Es un cuadro delicioso. El Niño, humilde como si fuera uno de tantos, en brazos de María; ésta, la Madre, ofreciéndole al Padre, sumergida en unos sentimientos de obediencia y amor sólo superados por la hermosura de su mirada. José atento, vigilante, protector. Los dos ancianos, como enlaces del Antiguo Testamento con la Alianza Nueva, que ahora iba a comenzar. Malaquías había anunciado que el mensajero de la Alianza entrará en el santuario para establecer un nuevo pacto. Ahora se está realizando la profecía. El que entra es el Señor, a quien todos buscamos, el mensajero de la Alianza que deseamos. Nos refinará como refina la plata y el oro, y agradaremos al Señor.

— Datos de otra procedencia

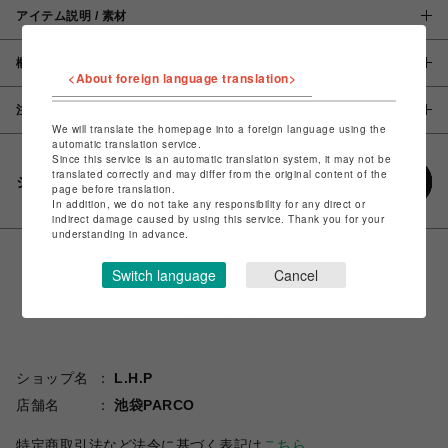
アイテム説明 / 素材
概要
<About foreign language translation>
注意事項
We will translate the homepage into a foreign language using the
automatic translation service.
Since this service is an automatic translation system, it may not be
translated correctly and may differ from the original content of the
シェアする
page before translation.
In addition, we do not take any responsibility for any direct or
indirect damage caused by using this service. Thank you for your
understanding in advance.
Switch language
Cancel
ショップ名
L.H.P
店舗名
池袋PARCO
特定商取引法など法令に基づく表記は
こちら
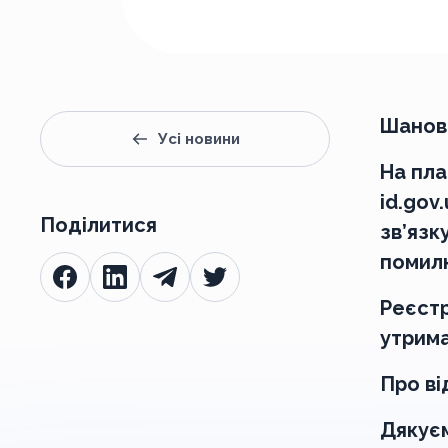
Шановн
Усі новини
На пла
id.gov
Поділитися
зв’язк
помилк
Реєстр
утрима
Про ві
Дякуєм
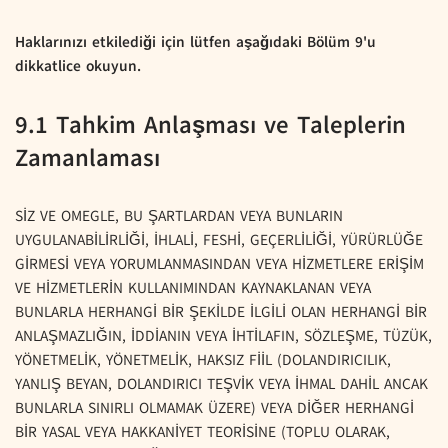
Haklarınızı etkilediği için lütfen aşağıdaki Bölüm 9'u
dikkatlice okuyun.
9.1 Tahkim Anlaşması ve Taleplerin
Zamanlaması
SİZ VE OMEGLE, BU ŞARTLARDAN VEYA BUNLARIN
UYGULANABİLİRLİĞİ, İHLALİ, FESHİ, GEÇERLİLİĞİ, YÜRÜRLÜĞE
GİRMESİ VEYA YORUMLANMASINDAN VEYA HİZMETLERE ERİŞİM
VE HİZMETLERİN KULLANIMINDAN KAYNAKLANAN VEYA
BUNLARLA HERHANGİ BİR ŞEKİLDE İLGİLİ OLAN HERHANGİ BİR
ANLAŞMAZLIĞIN, İDDİANIN VEYA İHTİLAFIN, SÖZLEŞME, TÜZÜK,
YÖNETMELİK, YÖNETMELİK, HAKSIZ FİİL (DOLANDIRICILIK,
YANLIŞ BEYAN, DOLANDIRICI TEŞVİK VEYA İHMAL DAHİL ANCAK
BUNLARLA SINIRLI OLMAMAK ÜZERE) VEYA DİĞER HERHANGİ
BİR YASAL VEYA HAKKANİYET TEORİSİNE (TOPLU OLARAK,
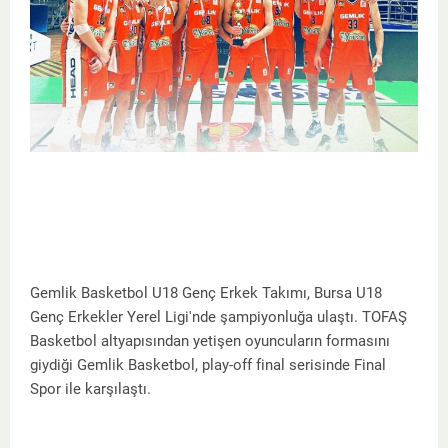
Gemlik Basketbol U18 Genç Erkek Takımı, Bursa U18
Genç Erkekler Yerel Ligi'nde şampiyonluğa ulaştı. TOFAŞ
Basketbol altyapısından yetişen oyuncuların formasını
giydiği Gemlik Basketbol, play-off final serisinde Final
Spor ile karşılaştı.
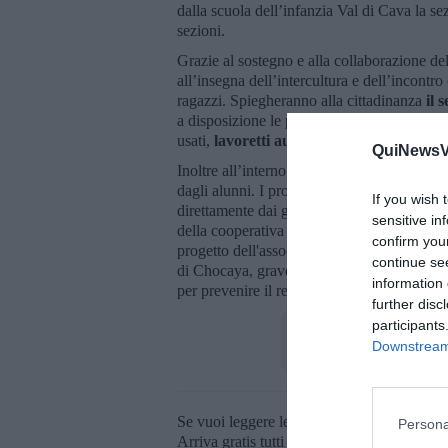
dalla scuola dell’infanzia Val di Cava la sez
sezioni.
Grazie al sostegno e alla collaborazione d
all’insegna dell’intercultura e dell’incontro
ragazzi. Spiegheranno alla cittadinanza
il 
a disposizione le proprie competenze e la pro
usati,
lavoretti autoprodotti
e così via.
QuiNewsVa
Inoltre all’interno dell’atrio del palazzo c
dagli alunni. I progetti che verranno finanzi
If you wish 
direttamente dai giovani che hanno partecip
sensitive in
della cooperativa Rita Atria – Libera Terra in 
confirm you
progetto dell'associazione Fratelli dell'Uom
continue se
di Chocaya, gravemente danneggiato da un i
information 
per prevenire il reclutamento armato forzato
further disc
participants
Downstream 
Se vuoi leggere le notizie principali della T
Persona
Arriva gratis tutti i giorni alle 20:00 dirett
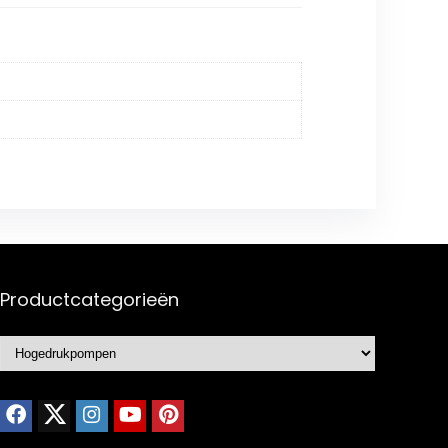
Productcategorieën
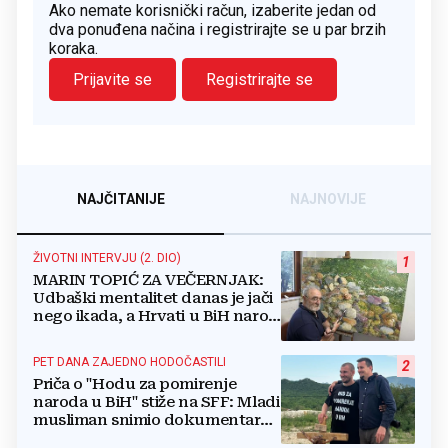
Ako nemate korisnički račun, izaberite jedan od
dva ponuđena načina i registrirajte se u par brzih
koraka.
Prijavite se
Registrirajte se
NAJČITANIJE
NAJNOVIJE
ŽIVOTNI INTERVJU (2. DIO)
1
MARIN TOPIĆ ZA VEČERNJAK:
Udbaški mentalitet danas je jači
nego ikada, a Hrvati u BiH narod
su u nestajanju!
PET DANA ZAJEDNO HODOČASTILI
2
Priča o "Hodu za pomirenje
naroda u BiH" stiže na SFF: Mladi
musliman snimio dokumentarac
o Josipu Jeliniću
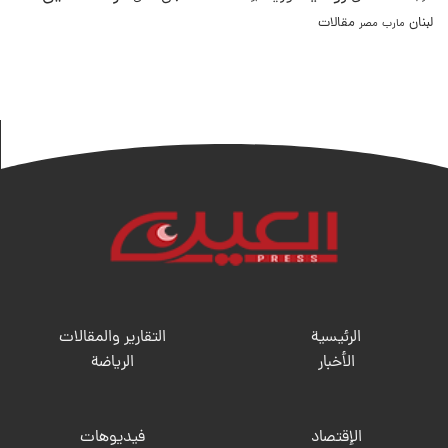
لبنان
مقالات
مصر
مارب
الرئيسية
التقارير والمقالات
الأخبار
الریاضة
الإقتصاد
فيديوهات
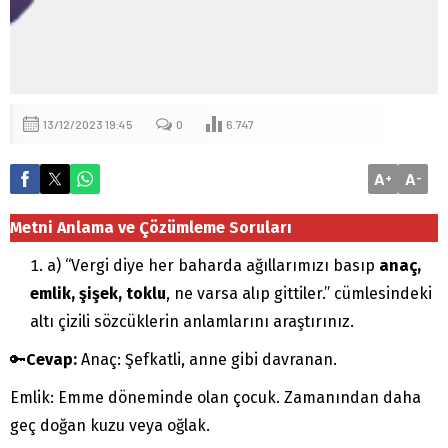
13/12/2023 19:45
0
6.747
A
A
+
-
Metni Anlama ve Çözümleme Soruları
a) “Vergi diye her baharda ağıllarımızı basıp
anaç,
emlik, şişek, toklu
, ne varsa alıp gittiler.” cümlesindeki
altı çizili sözcüklerin anlamlarını araştırınız.
🔑
Cevap:
Anaç: Şefkatli, anne gibi davranan.
Emlik: Emme döneminde olan çocuk. Zamanından daha
geç doğan kuzu veya oğlak.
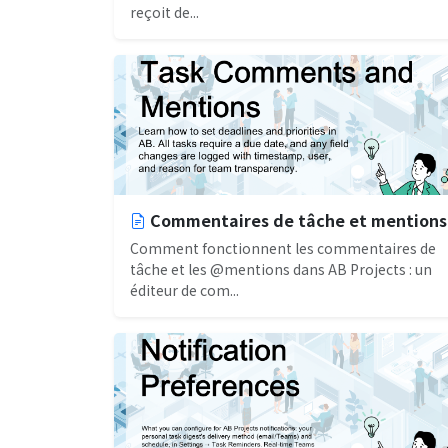
reçoit de...
Commentaires de tâche et mentions
Comment fonctionnent les commentaires de
tâche et les @mentions dans AB Projects : un
éditeur de com...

¿Por qué nuestras familias no leen y comentan en el hogar los textos de la Misa de cada domingo, juntos padres e hijos? ¿Por qué no han de tener un poco, un poco más de cultura bíblica, para gustar mejor el rico manjar de la Palabra de Dios, y un poco más de formación litúrgica para acompañar y entender lo que cada domingo y cada fiesta va haciendo la Iglesia? ¿Qué hemos hecho o dejado de hacer para que tanta riqueza y tanta esperanza se nos pierdan en el camino y lleguemos a la ancianidad sin energía para ir al encuentro de Dios y sin fe para contemplar el horizonte, que Dios nos invita a otear?

A Simeón le vemos en esta escena como centinela, a cuyos ojos Dios ayuda para que pueda vigilar la aparición de la luz. En ese Niño pobre, traído por unos padres sencillos, que no pueden dar más que dos tórtolas, descubre la palabra, la luz, la vida del mundo. Es un anciano de corazón grande y generoso, que mira hacia adelante, al futuro de todos los hombres. Un anciano que habla de la aurora, que se abre, y que ve, en el atardecer de su vida, todo el nuevo horizonte que ya llega. Él ve la salvación. Su himno es un canto de adoración, de esperanza y de aceptación de lo que Dios da. También sabe de exigencia y de la espada que separará lo bueno de lo malo.

Sobre Cristo sólo puede haber un sí o un no, aceptarle o rechazarle. “El que no está conmigo está contra mí”. A María le anuncia que será Madre dolorosa. Una madre sin sufrimiento junto al hombre que viene a redimir al mundo, no sería madre de amor. Una espada le traspasará el alma. Pero no temamos, como decía la Beata Genoveva Torres, Dios nos ayuda.